Unforgettable

A legacy of reclaimed art masterpieces and devastating loss

click to enlarge Young Woman with Bonnet and White Shawl, Holding a Book, Known as “The Virtuous Girl,” oil on canvas, by Pietro Antonio Rotari (1707–1762). Courtesy of Marei von Saher, heir to Jacques Goudstikker.
Young Woman with Bonnet and White Shawl, Holding a Book, Known as “The Virtuous Girl,” oil on canvas, by Pietro Antonio Rotari (1707–1762). Courtesy of Marei von Saher, heir to Jacques Goudstikker.
Release Date: 2009-10-07

Marge Gregerman views the exhibition of Jacques Goudstikker’s collection at the McNay through two lenses.

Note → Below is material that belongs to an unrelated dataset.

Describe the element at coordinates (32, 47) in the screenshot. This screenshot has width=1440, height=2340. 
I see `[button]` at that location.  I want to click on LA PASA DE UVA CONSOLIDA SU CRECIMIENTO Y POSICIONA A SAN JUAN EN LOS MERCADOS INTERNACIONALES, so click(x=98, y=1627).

“As a docent at the McNay, this is an exemplary exhibit of 17th-century Dutch art, which `San Antonio does not` have. As art for art’s sake, it’s a wonderful contribution towards understanding what in Dutch culture produced these works,” Gregerman says, her measured delivery hinting at a habitual thoughtfulness, a tendency towards contemplation. “At that level, `docents` will be able to talk about what life was like in Holland; mostly the birth of middle-class life, of secular life … Holland was really exceptional in that it did not have the same religious laws as in the rest of Western Europe, `laws` which limited what Jews could do, and excluded them from the rest of the general citizenry. Any time `this kind of integration` happens, you’re going to get a rich, diverse community, and this is reflected in art.”

Gregerman is also the curator of the new permanent art exhibit at the Jewish Community Center’s Holocaust Memorial Museum, entitled “America: Response to the Holocaust,” and as such is ever-mindful of the concomitant loss of life signified by the reclaimed art, and the reluctance with which World War II-era United States came to the aid of European Jews. I met Ms. Gregerman on the second floor of the JCC campus, where the Jewish Federation of San Antonio Holocaust Museum resides, as well as an outdoor terrace consecrated to the memory of the six-million lives lost between 1933-1945. There, Donna Dobberfuhl’s Eternal Light shines from a sculptural form of piled stones, each engraved with the name of a concentration camp, Jewish ghetto, or other significant location of Jewish loss.

Gregerman notes that Reclaimed represents just a fraction of art collections whose Jewish former-owners were either killed outright or dispossessed by the Nazis. The heirs often have little official provenance beyond stating, as Gregerman says, “This painting hung on the wall of our house.” Unfortunately, the Nazis issued spurious bills of sale to the owners, usually for a pittance, and thereby claimed that these priceless holdings weren’t stolen, but purchased, making reclamation all the more difficult.

“The `works in Reclaimed` are just the tip of the iceberg,” agrees Maxine Cohen, the outspoken, charismatic director of the Jewish Federation of San Antonio and the Holocaust Memorial Museum. “`The stealing of art by the Nazis` is really a facet of a much larger story.” Cohen recently spoke to the McNay docents about the historical context of Reclaimed, emphasizing that “as devastating as the Nazi theft of art and objects all across Europe was, it doesn’t even compare with the loss of life, especially the million-and-a-half children.”

San Antonio’s Jewish community, though relatively small (“between nine and 10 thousand people,” Cohen tells me), has been supportive of Reclaimed. “Everybody I know plans to go see it,” she says. Both Cohen and Gregerman hope that viewers take away a sense of Jacques Goudstikker as representing the best aspects of Jewish European life, as a pluralistic, powerful, and forward-thinking exponent of humanistic art and culture, not merely a persecuted victim. The viewers of Reclaimed should count among the losses of the Holocaust an entire generation of writers, thinkers, artists, scientists, and cultural leaders.

Cohen adds, “`exhibitions like Reclaimed` are important as just one tool of education, to keep dialogue going. You know, we can’t just put `the Holocaust` on the shelf and say, ‘Well, that’s the past,’” she says. “The truth is, those very same techniques which were used by the Nazis are used in this country, and they’re being used today.”